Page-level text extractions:
=-=-=

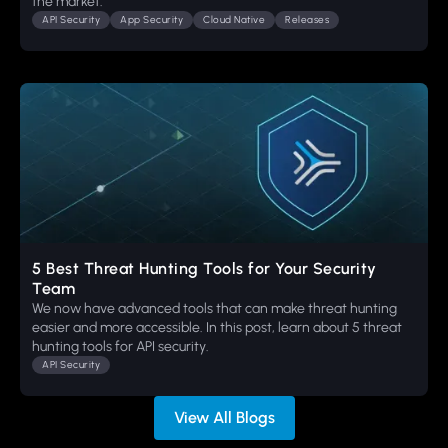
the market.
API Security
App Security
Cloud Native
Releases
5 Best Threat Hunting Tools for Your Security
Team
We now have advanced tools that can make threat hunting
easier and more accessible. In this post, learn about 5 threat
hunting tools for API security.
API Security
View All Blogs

=-=-=

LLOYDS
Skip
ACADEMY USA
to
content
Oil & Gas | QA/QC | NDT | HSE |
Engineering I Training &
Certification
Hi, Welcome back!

=-=-=

▶ _Work required_: Beginning with the line that has "the market." and ending with the line that has "View All Blogs", set down the lines above exactly and include no others.

▶ _Reply_:
the market.
API Security
App Security
Cloud Native
Releases
5 Best Threat Hunting Tools for Your Security
Team
We now have advanced tools that can make threat hunting
easier and more accessible. In this post, learn about 5 threat
hunting tools for API security.
API Security
View All Blogs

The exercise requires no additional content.